Home / Non classé / ChatGPT multiplie par 2,5 le trafic web des sites recommandés

ChatGPT multiplie par 2,5 le trafic web des sites recommandés

⚡ L’essentiel

Similarweb a mesuré l’impact des recommandations ChatGPT sur le trafic web : les sites cités reçoivent 2,5 fois plus de visites que leurs concurrents directs. Cette étude, menée sur trois secteurs (finance, voyage, beauté), confirme l’émergence de l’AIO (AI Optimization) comme nouvelle discipline marketing, au-delà du SEO traditionnel.

ChatGPT multiplie par 2,5 le trafic web des sites recommandés

Être cité par ChatGPT n’est plus anecdotique : c’est un levier d’acquisition à part entière. Une étude Similarweb démontre que les sites recommandés par l’IA reçoivent 2,5 fois plus de trafic que leurs concurrents non mentionnés. De quoi redistribuer les cartes de la visibilité en ligne.

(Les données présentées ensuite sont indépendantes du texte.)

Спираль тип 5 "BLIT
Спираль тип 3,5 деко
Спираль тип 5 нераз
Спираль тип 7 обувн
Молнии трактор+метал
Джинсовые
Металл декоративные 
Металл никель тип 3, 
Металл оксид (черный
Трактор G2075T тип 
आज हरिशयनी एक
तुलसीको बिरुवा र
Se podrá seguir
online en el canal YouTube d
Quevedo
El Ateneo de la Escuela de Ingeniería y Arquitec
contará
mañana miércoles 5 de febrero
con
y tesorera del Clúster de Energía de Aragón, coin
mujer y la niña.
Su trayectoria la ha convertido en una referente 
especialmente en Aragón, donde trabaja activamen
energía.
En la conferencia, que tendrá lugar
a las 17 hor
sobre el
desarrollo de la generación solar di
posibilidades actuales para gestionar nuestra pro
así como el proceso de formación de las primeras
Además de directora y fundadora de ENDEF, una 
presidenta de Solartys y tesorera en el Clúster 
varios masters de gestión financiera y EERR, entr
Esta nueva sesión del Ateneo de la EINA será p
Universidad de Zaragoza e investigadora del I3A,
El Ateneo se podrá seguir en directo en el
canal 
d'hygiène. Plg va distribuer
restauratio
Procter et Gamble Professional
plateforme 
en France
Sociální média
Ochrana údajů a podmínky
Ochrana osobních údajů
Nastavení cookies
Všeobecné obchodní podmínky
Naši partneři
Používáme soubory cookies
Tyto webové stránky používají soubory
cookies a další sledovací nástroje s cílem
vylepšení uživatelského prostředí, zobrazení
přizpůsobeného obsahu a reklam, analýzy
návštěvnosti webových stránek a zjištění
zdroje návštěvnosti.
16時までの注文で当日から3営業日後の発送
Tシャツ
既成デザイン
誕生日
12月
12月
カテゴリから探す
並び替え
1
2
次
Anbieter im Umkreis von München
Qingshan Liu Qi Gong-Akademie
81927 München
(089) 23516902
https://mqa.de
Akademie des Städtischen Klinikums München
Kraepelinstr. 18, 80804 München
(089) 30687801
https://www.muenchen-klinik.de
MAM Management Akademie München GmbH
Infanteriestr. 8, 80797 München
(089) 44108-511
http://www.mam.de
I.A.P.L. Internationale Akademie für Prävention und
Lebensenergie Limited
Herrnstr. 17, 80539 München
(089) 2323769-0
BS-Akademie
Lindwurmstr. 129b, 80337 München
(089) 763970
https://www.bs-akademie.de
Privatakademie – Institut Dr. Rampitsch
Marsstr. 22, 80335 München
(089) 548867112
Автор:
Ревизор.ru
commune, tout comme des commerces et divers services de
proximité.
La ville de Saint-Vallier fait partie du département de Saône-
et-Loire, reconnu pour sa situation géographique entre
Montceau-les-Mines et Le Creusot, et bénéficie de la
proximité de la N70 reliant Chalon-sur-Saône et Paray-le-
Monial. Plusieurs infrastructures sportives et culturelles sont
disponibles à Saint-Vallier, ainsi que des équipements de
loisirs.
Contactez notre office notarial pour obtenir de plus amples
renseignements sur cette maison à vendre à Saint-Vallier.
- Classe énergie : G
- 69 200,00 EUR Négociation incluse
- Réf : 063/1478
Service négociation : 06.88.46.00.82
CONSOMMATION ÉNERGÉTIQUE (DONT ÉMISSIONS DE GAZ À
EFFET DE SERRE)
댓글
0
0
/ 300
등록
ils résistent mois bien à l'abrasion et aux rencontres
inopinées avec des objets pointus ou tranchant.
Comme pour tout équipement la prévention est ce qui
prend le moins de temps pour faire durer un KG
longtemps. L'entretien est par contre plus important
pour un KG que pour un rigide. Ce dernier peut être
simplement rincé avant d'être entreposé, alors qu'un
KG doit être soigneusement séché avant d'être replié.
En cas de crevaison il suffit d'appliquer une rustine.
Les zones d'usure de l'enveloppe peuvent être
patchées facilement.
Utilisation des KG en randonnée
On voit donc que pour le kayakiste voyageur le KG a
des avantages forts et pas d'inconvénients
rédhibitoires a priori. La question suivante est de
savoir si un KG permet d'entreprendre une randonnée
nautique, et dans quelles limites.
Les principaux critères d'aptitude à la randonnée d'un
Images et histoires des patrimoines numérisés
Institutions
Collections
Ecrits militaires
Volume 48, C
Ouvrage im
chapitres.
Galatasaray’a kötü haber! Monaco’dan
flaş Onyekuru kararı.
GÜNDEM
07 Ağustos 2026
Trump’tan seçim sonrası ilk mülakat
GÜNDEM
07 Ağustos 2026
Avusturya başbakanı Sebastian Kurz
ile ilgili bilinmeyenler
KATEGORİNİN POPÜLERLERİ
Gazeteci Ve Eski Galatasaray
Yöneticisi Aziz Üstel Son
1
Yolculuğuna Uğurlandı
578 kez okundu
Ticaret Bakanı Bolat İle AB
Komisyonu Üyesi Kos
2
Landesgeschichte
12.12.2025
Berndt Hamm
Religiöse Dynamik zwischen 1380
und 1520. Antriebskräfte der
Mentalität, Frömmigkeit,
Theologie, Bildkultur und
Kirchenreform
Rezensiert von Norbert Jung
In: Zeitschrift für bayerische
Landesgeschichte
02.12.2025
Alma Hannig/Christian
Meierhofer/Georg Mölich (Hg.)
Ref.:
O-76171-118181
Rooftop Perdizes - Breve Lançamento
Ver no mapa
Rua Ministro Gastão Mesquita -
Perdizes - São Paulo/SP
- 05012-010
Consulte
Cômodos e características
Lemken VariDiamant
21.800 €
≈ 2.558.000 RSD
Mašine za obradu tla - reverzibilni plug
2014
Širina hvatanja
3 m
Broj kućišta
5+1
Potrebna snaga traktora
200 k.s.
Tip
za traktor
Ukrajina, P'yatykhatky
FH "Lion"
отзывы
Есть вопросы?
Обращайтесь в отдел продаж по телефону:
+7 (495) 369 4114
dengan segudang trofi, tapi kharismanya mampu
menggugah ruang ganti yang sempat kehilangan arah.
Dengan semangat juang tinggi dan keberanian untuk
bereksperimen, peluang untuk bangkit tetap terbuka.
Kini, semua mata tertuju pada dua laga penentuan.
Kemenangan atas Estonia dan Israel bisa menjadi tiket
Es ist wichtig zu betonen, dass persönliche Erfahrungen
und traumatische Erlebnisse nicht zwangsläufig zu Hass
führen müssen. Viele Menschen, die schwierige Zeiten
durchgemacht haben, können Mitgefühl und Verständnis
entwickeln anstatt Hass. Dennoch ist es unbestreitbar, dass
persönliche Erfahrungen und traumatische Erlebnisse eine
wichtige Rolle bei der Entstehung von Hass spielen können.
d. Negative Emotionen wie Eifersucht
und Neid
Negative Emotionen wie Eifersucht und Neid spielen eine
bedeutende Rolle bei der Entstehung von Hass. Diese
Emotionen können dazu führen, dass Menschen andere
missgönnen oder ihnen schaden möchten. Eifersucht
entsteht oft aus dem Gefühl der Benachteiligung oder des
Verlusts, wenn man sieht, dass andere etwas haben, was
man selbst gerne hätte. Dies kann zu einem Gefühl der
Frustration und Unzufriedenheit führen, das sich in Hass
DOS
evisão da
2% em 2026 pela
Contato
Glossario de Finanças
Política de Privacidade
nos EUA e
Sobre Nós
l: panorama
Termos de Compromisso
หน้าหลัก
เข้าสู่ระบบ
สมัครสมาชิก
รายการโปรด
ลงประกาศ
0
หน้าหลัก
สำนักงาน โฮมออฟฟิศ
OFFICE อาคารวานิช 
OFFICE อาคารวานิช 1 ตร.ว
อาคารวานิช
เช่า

Quand l’IA devient prescripteur de trafic

Pendant des années, Google a été le principal gardien de la visibilité en ligne. Mais depuis l’explosion de ChatGPT — 200 millions d’utilisateurs actifs en 2024 — les comportements de recherche évoluent radicalement. Les internautes ne veulent plus trier dix liens bleus : ils posent une question et attendent une réponse directe, personnalisée, avec des recommandations précises.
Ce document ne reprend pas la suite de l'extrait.